Items listed in a dataset:
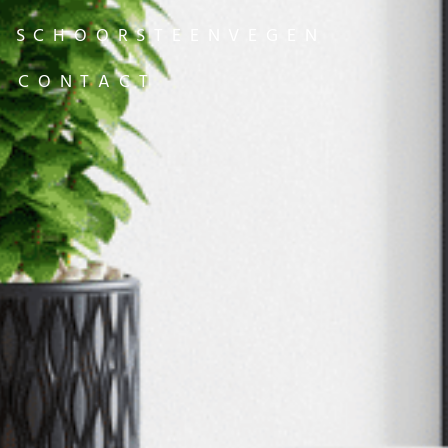
SCHOORSTEENVEGEN
CONTACT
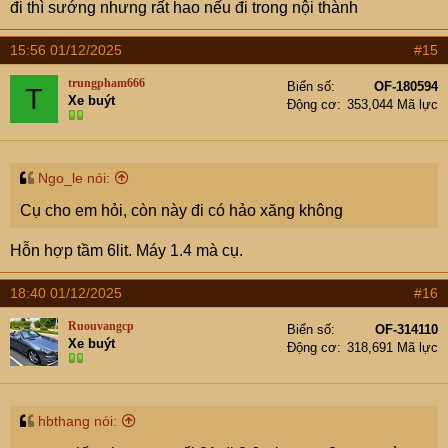
đi thì sướng nhưng rất hao nếu đi trong nội thành
15:56 01/12/2025
#15
trungpham666
Biển số
OF-180594
T
Xe buýt
Động cơ
353,044 Mã lực
Ngo_le nói:
Cụ cho em hỏi, còn này đi có hảo xăng không
Hỗn hợp tầm 6lit. Máy 1.4 mà cụ.
18:40 01/12/2025
#16
Ruouvangcp
Biển số
OF-314110
Xe buýt
Động cơ
318,691 Mã lực
hbthang nói:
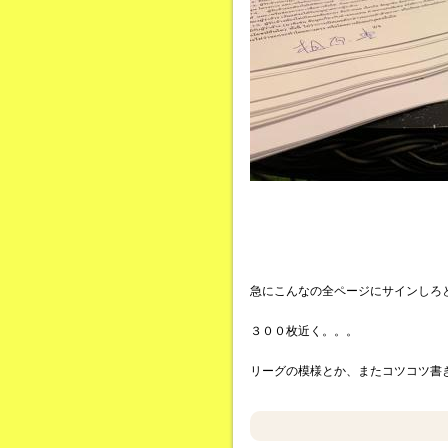
急にこんなの全ページにサインしろ
３００枚近く。。。
リーグの模様とか、またコツコツ書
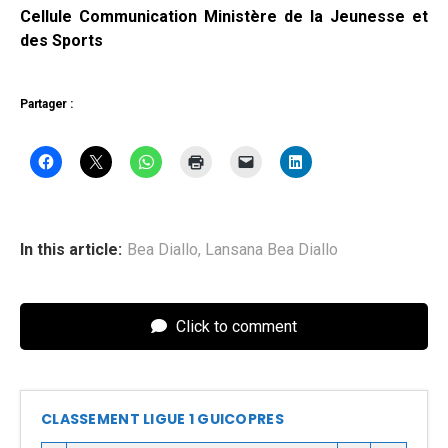
Cellule Communication Ministère de la Jeunesse et
des Sports
Partager :
In this article:
Bea Diallo
,
Lansana Bea Diallo
Click to comment
CLASSEMENT LIGUE 1 GUICOPRES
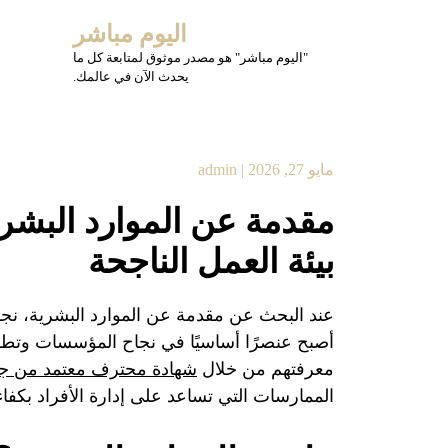
Ski
اليوم مباشر
t
conten
"اليوم مباشر" هو مصدر موثوق لمتابعة كل ما
يحدث الآن في عالمك.
مايو 27, 2026
|
admin
مقدمة عن الموارد البشري
بيئة العمل الناجحة
عند البحث عن مقدمة عن الموارد البشرية، نجد
أصبح عنصرًا أساسيًا في نجاح المؤسسات وتطويره
معرفتهم من خلال
شهادة محترف معتمد من جمعية 
الممارسات التي تساعد على إدارة الأفراد بكفاء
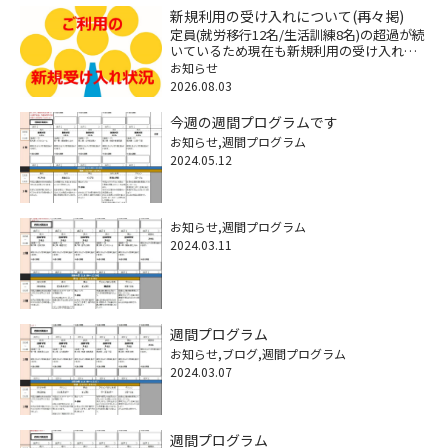
新規利用の受け入れについて(再々掲)
定員(就労移行12名/生活訓練8名)の超過が続
いているため現在も新規利用の受け入れが
できなくなっていますが、困りごとへの相
お知らせ
談に関しては継続してますので遠慮なくご
2026.08.03
連絡ください。※特に18歳以降の福祉サー
ビスや将来の経済不安 […]
今週の週間プログラムです
お知らせ
週間プログラム
2024.05.12
お知らせ
週間プログラム
2024.03.11
週間プログラム
お知らせ
ブログ
週間プログラム
2024.03.07
週間プログラム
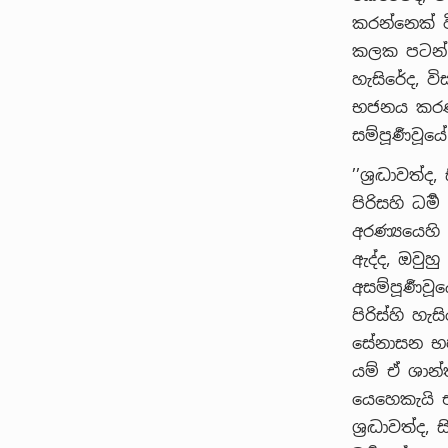
කරන්නෙක් ව
කලක පටන් මහ
හැසිරේද, වි
භජනය කරණ,
සම්පූර්‍ණවූය
’’ශ්‍රද්‍ධාවත
පිරිසහි ධර
අරණ්‍යයෙහි
ඇද්ද, ඔවුහ
අසම්පූර්‍ණවූ
පිරිස්හි හැ
සේනාසන භජ
යම් ඒ ශාන්
යෙහෙකැයි 
ශ්‍රද්‍ධාවත්ද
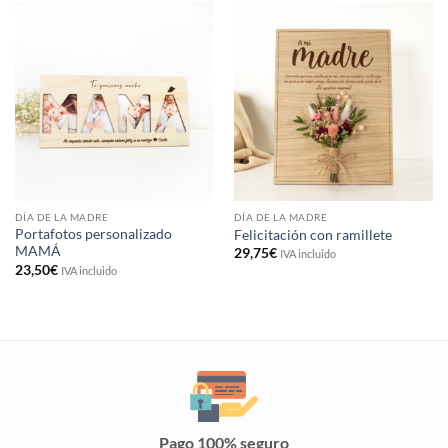
DÍA DE LA MADRE
DÍA DE LA MADRE
Portafotos personalizado
Felicitación con ramillete
MAMÁ
29,75
€
IVA incluido
23,50
€
IVA incluido
Pago 100% seguro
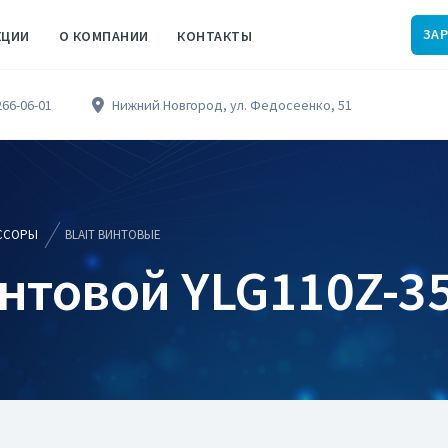
ЗА
КЦИИ
О КОМПАНИИ
КОНТАКТЫ
266-06-01
Нижний Новгород, ул. Федосеенко, 51
ССОРЫ
BLAIT ВИНТОВЫЕ
нтовой YLG110Z-35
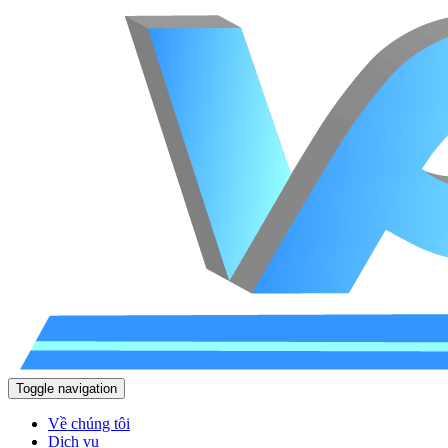
Toggle navigation
Về chúng tôi
Dịch vụ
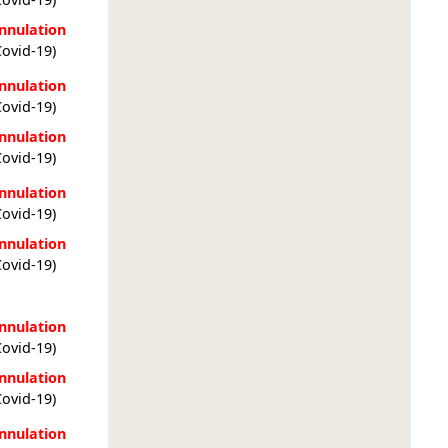
nnulation
Covid-19)
nnulation
Covid-19)
nnulation
Covid-19)
nnulation
Covid-19)
nnulation
Covid-19)
nnulation
Covid-19)
nnulation
Covid-19)
nnulation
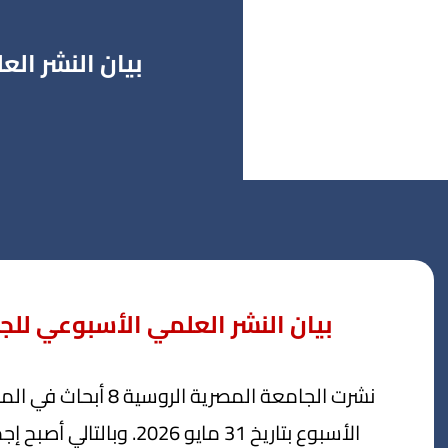
بيان النشر ال
بيان النشر العلمي الأسبوعي للجام
الأسبوع بتاريخ 31 مايو 6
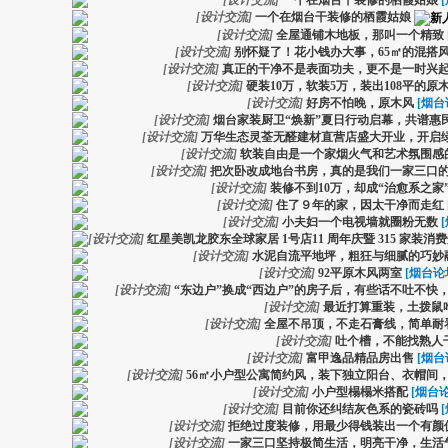
[
设计交流
]
一个在烟台干装修的栖霞姑娘
[
设计交流
]
一个在烟台干装修的栖霞姑娘
[
设计交流
]
全屋通铺木地板，那叫一个精致
[
设计交流
]
别怀疑了！花小钱办大事，65㎡的混搭
[
设计交流
]
真正的干净不是表面功夫，更不是一时兴
[
设计交流
]
硬装10万，软装5万，装出108平的原
[
设计交流
]
好房不怕晚，原木风
[烟台
[
设计交流
]
烟台家装厨卫“焕新”夏日行动启幕，共谱惠
[
设计交流
]
万华生态灵荃无醛建材直营店盛大开业，开启
[
设计交流
]
软装自由是一个家烟火气和艺术氛围感
[
设计交流
]
把次卧改成地台书房，真的是我们一家三口
[
设计交流
]
装修不到10万，却成“治愈系之家
[
设计交流
]
住了９年的家，因太干净而走红
[
设计交流
]
小夫妇一个电视墙就圈粉无数
[
设计交流
]
红星美凯龙胶东全球家居 1号店11 周年庆暨 315 家装
[
设计交流
]
水泥自流平地坪，粗狂与细腻的巧妙
[
设计交流
]
92平原木风两室
[烟台论
[
设计交流
]
“东边户”换成“西边户”的房子后，有些话不吐不快
[
设计交流
]
最近打算重装，土拨鼠
[
设计交流
]
全屋不吊顶，不走石膏线，简单耐
[
设计交流
]
吐个槽，不能找熟人
[
设计交流
]
富甲逸品精品房出售
[烟台
[
设计交流
]
56㎡小户型公寓简约风，装下独立阳台、衣帽间
[
设计交流
]
小户型榻榻米搭配
[烟台论
[
设计交流
]
目前你还纠结灰色系的瓷砖吗
[
设计交流
]
拒绝过度装修，用最少得钱装出一个有颜
[
设计交流
]
一家三口坚持极简生活，明亮干净，生活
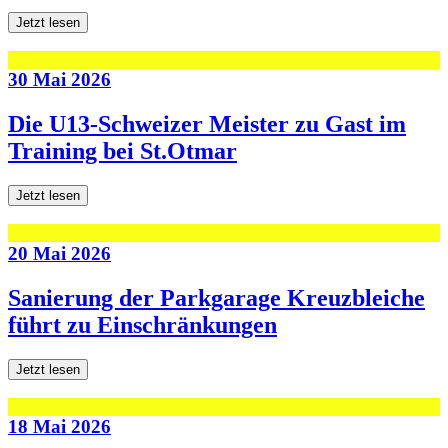
Jetzt lesen
30 Mai 2026
Die U13-Schweizer Meister zu Gast im
Training bei St.Otmar
Jetzt lesen
20 Mai 2026
Sanierung der Parkgarage Kreuzbleiche
führt zu Einschränkungen
Jetzt lesen
18 Mai 2026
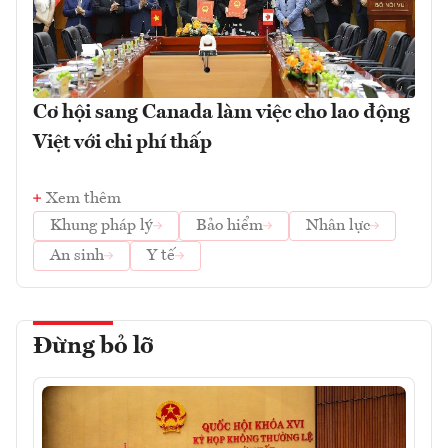
Cơ hội sang Canada làm việc cho lao động
Việt với chi phí thấp
Xem thêm
Khung pháp lý
Bảo hiểm
Nhân lực
An sinh
Y tế
Đừng bỏ lỡ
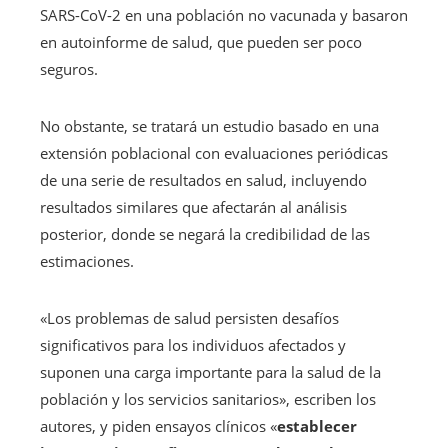
SARS-CoV-2 en una población no vacunada y basaron
en autoinforme de salud, que pueden ser poco
seguros.
No obstante, se tratará un estudio basado en una
extensión poblacional con evaluaciones periódicas
de una serie de resultados en salud, incluyendo
resultados similares que afectarán al análisis
posterior, donde se negará la credibilidad de las
estimaciones.
«Los problemas de salud persisten desafíos
significativos para los individuos afectados y
suponen una carga importante para la salud de la
población y los servicios sanitarios», escriben los
autores, y piden ensayos clínicos «
establecer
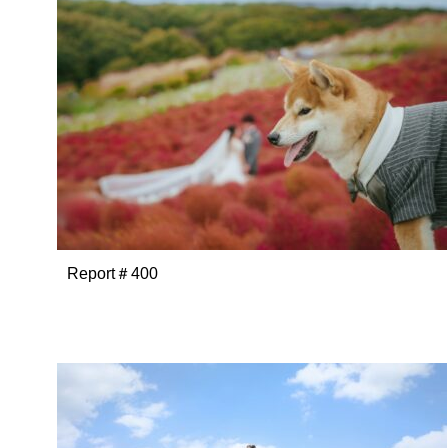
Report＃400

- [WORK ITEM] Reproduce every entry exactly, but omit each picture.

- [TASK ANSWER]
SCHOORSTEENVEGEN
CONTACT
đi thì sướng nhưng rất hao nếu đi trong nội thành
15:56 01/12/2025
#15
trungpham666
Biển số
OF-180594
T
Xe buýt
Động cơ
353,044 Mã lực
Ngo_le nói:
Cụ cho em hỏi, còn này đi có hảo xăng không
Hỗn hợp tầm 6lit. Máy 1.4 mà cụ.
18:40 01/12/2025
#16
Ruouvangcp
Biển số
OF-314110
Xe buýt
Động cơ
318,691 Mã lực
hbthang nói:
急にこんなの全ページにサインしろ
３００枚近く。。。
リーグの模様とか、またコツコツ書
Cellule Communication Ministère de la Jeunesse et
des Sports
Partager :
In this article:
Bea Diallo
,
Lansana Bea Diallo
Click to comment
CLASSEMENT LIGUE 1 GUICOPRES
Ski
اليوم مباشر
t
conten
"اليوم مباشر" هو مصدر موثوق لمتابعة كل ما
يحدث الآن في عالمك.
مايو 27, 2026
|
admin
مقدمة عن الموارد البشري
بيئة العمل الناجحة
عند البحث عن مقدمة عن الموارد البشرية، نجد
أصبح عنصرًا أساسيًا في نجاح المؤسسات وتطويره
معرفتهم من خلال
شهادة محترف معتمد من جمعية 
الممارسات التي تساعد على إدارة الأفراد بكفاء
新規利用の受け入れについて(再々掲)
定員(就労移行12名/生活訓練8名)の超過が続
いているため現在も新規利用の受け入れが
できなくなっていますが、困りごとへの相
お知らせ
談に関しては継続してますので遠慮なくご
2026.08.03
連絡ください。※特に18歳以降の福祉サー
ビスや将来の経済不安 […]
今週の週間プログラムです
お知らせ
週間プログラム
2024.05.12
お知らせ
週間プログラム
2024.03.11
週間プログラム
お知らせ
ブログ
週間プログラム
2024.03.07
週間プログラム
කරන්නෙක් ව
කලක පටන් මහ
හැසිරේද, වි
භජනය කරණ,
සම්පූර්‍ණවූය
’’ශ්‍රද්‍ධාවත
පිරිසහි ධර
අරණ්‍යයෙහි
ඇද්ද, ඔවුහ
අසම්පූර්‍ණවූ
පිරිස්හි හැ
සේනාසන භජ
යම් ඒ ශාන්
යෙහෙකැයි 
ශ්‍රද්‍ධාවත්ද
DÍA DE LA MADRE
DÍA DE LA MADRE
Portafotos personalizado
Felicitación con ramillete
MAMÁ
29,75
€
IVA incluido
23,50
€
IVA incluido
Pago 100% seguro
ЗА
КЦИИ
О КОМПАНИИ
КОНТАКТЫ
266-06-01
Нижний Новгород, ул. Федосеенко, 51
ССОРЫ
BLAIT ВИНТОВЫЕ
нтовой YLG110Z-35
Toggle navigation
Về chúng tôi
Dịch vụ
nnulation
Covid-19)
nnulation
Covid-19)
nnulation
Covid-19)
nnulation
Covid-19)
nnulation
Covid-19)
nnulation
Covid-19)
nnulation
Covid-19)
nnulation
بيان النشر ال
بيان النشر العلمي الأسبوعي للجام
الأسبوع بتاريخ 31 مايو 6
[
设计交流
]
一个在烟台干装修的栖霞姑娘
[
设计交流
]
一个在烟台干装修的栖霞姑娘
[
设计交流
]
全屋通铺木地板，那叫一个精致
[
设计交流
]
别怀疑了！花小钱办大事，65㎡的混搭
[
设计交流
]
真正的干净不是表面功夫，更不是一时兴
[
设计交流
]
硬装10万，软装5万，装出108平的原
[
设计交流
]
好房不怕晚，原木风
[烟台
[
设计交流
]
烟台家装厨卫“焕新”夏日行动启幕，共谱惠
[
设计交流
]
万华生态灵荃无醛建材直营店盛大开业，开启
[
设计交流
]
软装自由是一个家烟火气和艺术氛围感
[
设计交流
]
把次卧改成地台书房，真的是我们一家三口
[
设计交流
]
装修不到10万，却成“治愈系之家
[
设计交流
]
住了９年的家，因太干净而走红
[
设计交流
]
小夫妇一个电视墙就圈粉无数
[
设计交流
]
红星美凯龙胶东全球家居 1号店11 周年庆暨 315 家装
[
设计交流
]
水泥自流平地坪，粗狂与细腻的巧妙
[
设计交流
]
92平原木风两室
[烟台论
[
设计交流
]
“东边户”换成“西边户”的房子后，有些话不吐不快
[
设计交流
]
最近打算重装，土拨鼠
[
设计交流
]
全屋不吊顶，不走石膏线，简单耐
[
设计交流
]
吐个槽，不能找熟人
[
设计交流
]
富甲逸品精品房出售
[烟台
[
设计交流
]
56㎡小户型公寓简约风，装下独立阳台、衣帽间
[
设计交流
]
小户型榻榻米搭配
[烟台论
[
设计交流
]
目前你还纠结灰色系的瓷砖吗
[
设计交流
]
拒绝过度装修，用最少得钱装出一个有颜
[
设计交流
]
一家三口坚持极简生活，明亮干净，生活
Jetzt lesen
30 Mai 2026
Die U13-Schweizer Meister zu Gast im
Training bei St.Otmar
Jetzt lesen
20 Mai 2026
Sanierung der Parkgarage Kreuzbleiche
führt zu Einschränkungen
Jetzt lesen
18 Mai 2026
Cơ hội sang Canada làm việc cho lao động
Việt với chi phí thấp
Xem thêm
Khung pháp lý
Bảo hiểm
Nhân lực
An sinh
Y tế
Đừng bỏ lỡ
SARS-CoV-2 en una población no vacunada y basaron
en autoinforme de salud, que pueden ser poco
seguros.
No obstante, se tratará un estudio basado en una
extensión poblacional con evaluaciones periódicas
de una serie de resultados en salud, incluyendo
resultados similares que afectarán al análisis
posterior, donde se negará la credibilidad de las
estimaciones.
«Los problemas de salud persisten desafíos
significativos para los individuos afectados y
suponen una carga importante para la salud de la
población y los servicios sanitarios», escriben los
autores, y piden ensayos clínicos «
establecer
Report＃400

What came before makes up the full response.